Dodatkowo każdy rozdział oprócz ogólnego opisu problemu z przykładami zachowań zawiera także informacje w jaki sposób radzić sobie z danym "urazem", kuracje pomagające radzić sobie w określonej sytuacji, ćwiczenia, podsumowanie kuracji oraz wytyczne dotyczące tego, kiedy należy skonsultować się ze specjalistą.

Autor bardzo poważnie podchodzi do tematu i stara się przekazać czytelnikowi jak najwięcej, a wszystkie zagadnienia opisuje w taki sposób, że czujemy się jak podczas terapii. 

Osobiście ciężko mi ocenić tę książkę jako całość. Pewne rozdziały zainteresowały mnie bardziej, inne- nieco mniej, ale chyba o to właśnie chodzi w tego typu książkach, by wyciągnąć z nich to, co dla nas samych jest w danej chwili najpotrzebniejsze, bo nie oszukujmy się, nie ma na świecie osoby, która nigdy w życiu nie została w żaden sposób zraniona, odrzucona, nie straciła nikogo bliskiego czy nie czuła się samotna. 
Autor w swojej książce porusza problemy, które każdego z nas dotykają na co dzień, a nie tylko skrajne przypadki  co jest bardzo ważne w tego typu lekturach.   

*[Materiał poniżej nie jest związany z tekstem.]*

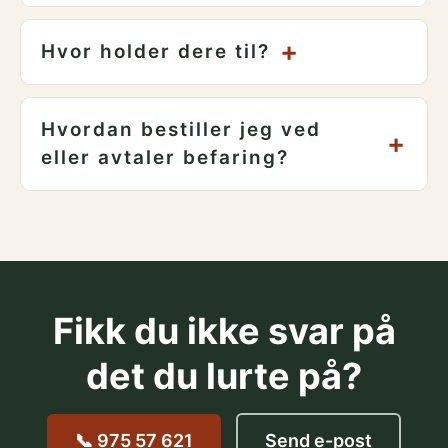
+
Hvor holder dere til?
Hvordan bestiller jeg ved
+
eller avtaler befaring?
Fikk du ikke svar på
det du lurte på?
📞 975 57 621
Send e-post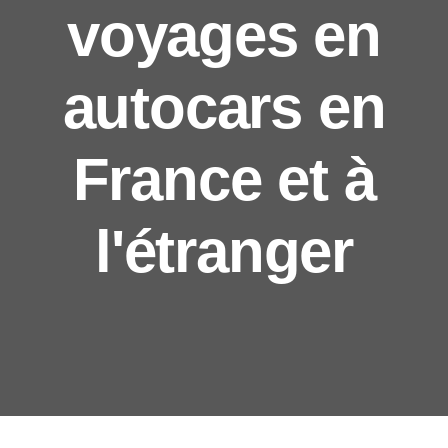
voyages en
autocars en
France et à
l'étranger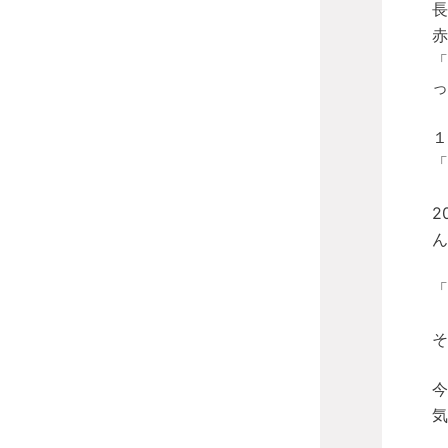
長
赤
「
っ
１
「
2
ん
「
そ
今
気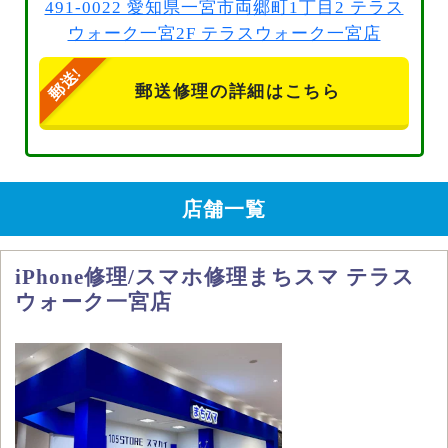
491-0022 愛知県一宮市両郷町1丁目2 テラス
ウォーク一宮2F テラスウォーク一宮店
郵送修理の詳細はこちら
店舗一覧
iPhone修理/スマホ修理まちスマ テラス
ウォーク一宮店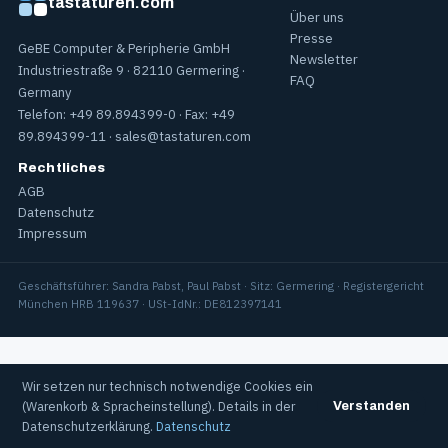
tastaturen.com
Über uns
Presse
GeBE Computer & Peripherie GmbH
Newsletter
Industriestraße 9 · 82110 Germering ·
FAQ
Germany
Telefon: +49 89.894399-0 · Fax: +49
89.894399-11 ·
sales@tastaturen.com
Rechtliches
AGB
Datenschutz
Impressum
Geschäftsführer: Sandra Pabst, Paul Pabst · Sitz: Germering · Registergericht
München HRB 119637 · USt-IdNr.: DE812397141
Wir setzen nur technisch notwendige Cookies ein
(Warenkorb & Spracheinstellung). Details in der
Verstanden
Datenschutzerklärung.
Datenschutz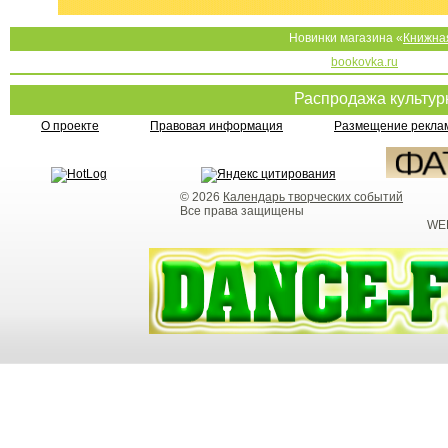
Новинки магазина «
Книжна
bookovka.ru
Распродажа культу
О проекте
Правовая информация
Размещение реклам
© 2026
Календарь творческих событий
Все права защищены
WEB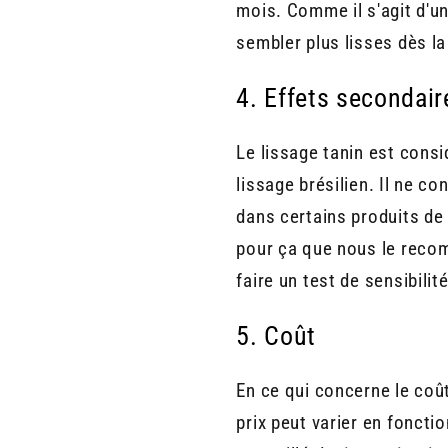
mois. Comme il s'agit d'u
sembler plus lisses dès la
4. Effets secondair
Le lissage tanin est con
lissage brésilien. Il ne c
dans certains produits de 
pour ça que nous le rec
faire un test de sensibilit
5. Coût
En ce qui concerne le coût
prix peut varier en fonctio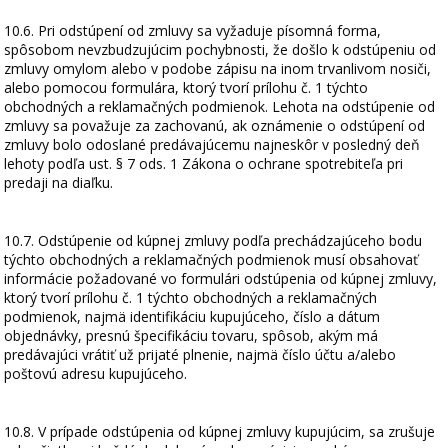
10.6. Pri odstúpení od zmluvy sa vyžaduje písomná forma,
spôsobom nevzbudzujúcim pochybnosti, že došlo k odstúpeniu od
zmluvy omylom alebo v podobe zápisu na inom trvanlivom nosiči,
alebo pomocou formulára, ktorý tvorí prílohu č. 1 týchto
obchodných a reklamačných podmienok. Lehota na odstúpenie od
zmluvy sa považuje za zachovanú, ak oznámenie o odstúpení od
zmluvy bolo odoslané predávajúcemu najneskôr v posledný deň
lehoty podľa ust. § 7 ods. 1 Zákona o ochrane spotrebiteľa pri
predaji na diaľku.
10.7. Odstúpenie od kúpnej zmluvy podľa prechádzajúceho bodu
týchto obchodných a reklamačných podmienok musí obsahovať
informácie požadované vo formulári odstúpenia od kúpnej zmluvy,
ktorý tvorí prílohu č. 1 týchto obchodných a reklamačných
podmienok, najmä identifikáciu kupujúceho, číslo a dátum
objednávky, presnú špecifikáciu tovaru, spôsob, akým má
predávajúci vrátiť už prijaté plnenie, najmä číslo účtu a/alebo
poštovú adresu kupujúceho.
10.8. V prípade odstúpenia od kúpnej zmluvy kupujúcim, sa zrušuje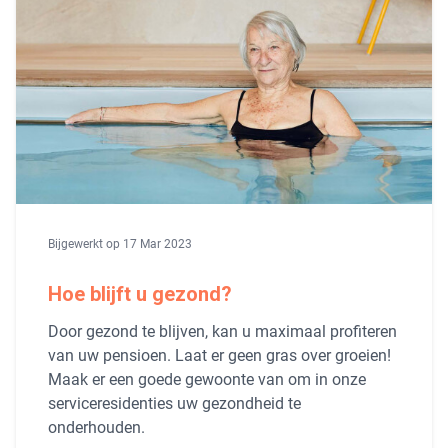
Bijgewerkt op 17 Mar 2023
Hoe blijft u gezond?
Door gezond te blijven, kan u maximaal profiteren
van uw pensioen. Laat er geen gras over groeien!
Maak er een goede gewoonte van om in onze
serviceresidenties uw gezondheid te
onderhouden.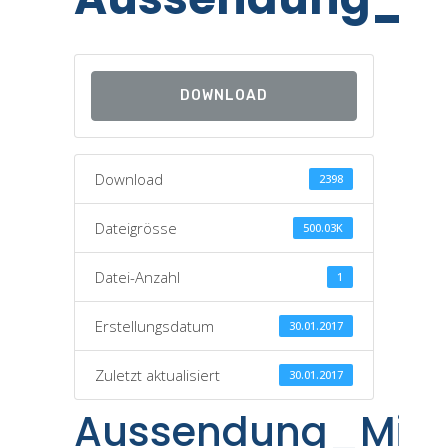
DOWNLOAD
Download
2398
Dateigrösse
500.03K
Datei-Anzahl
1
Erstellungsdatum
30.01.2017
Zuletzt aktualisiert
30.01.2017
Aussendung_Mis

Jednak mimo ciekawej tematyki i dobrego pióra dr Winch'a książkę czytałam bardzo długo, bo tematyka wbrew pozorom wcale nie jest łatwa i potrzeba czasu by przetrawić każdy przeczytany rozdział. To nie jest książka dla osób szukających rozrywki. Zdecydowanie polecam tę książkę każdemu, kto podchodzi poważnie do swojej emocjonalności i chce poświęcić trochę czas na pracę nad sobą, bo ta książka może dać naprawdę wiele dobrego, kiedy tylko w pełni skupimy się na jej treści.


Za egzemplarz dziękuję Agencji Business&Culture


Książka bierze udział w wyzwaniu:
Przeczytam tyle, ile mam wzrostu (+2,9 cm.)

Brak komentarzy:

Prześlij komentarz

Dziękuję, za Twoją wizytę. Zostaw ślad swojej obecności...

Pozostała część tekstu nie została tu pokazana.